* **Problem statement**: Exactly those lines from the one with "no snow fell" through the end of the listing below must be returned, and nothing else.

*** Begin section ***

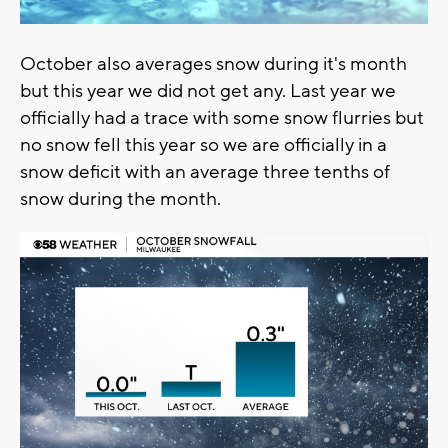
October also averages snow during it's month
but this year we did not get any. Last year we
officially had a trace with some snow flurries but
no snow fell this year so we are officially in a
snow deficit with an average three tenths of
snow during the month.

*** End section ***

* **Reply**:
no snow fell this year so we are officially in a
snow deficit with an average three tenths of
snow during the month.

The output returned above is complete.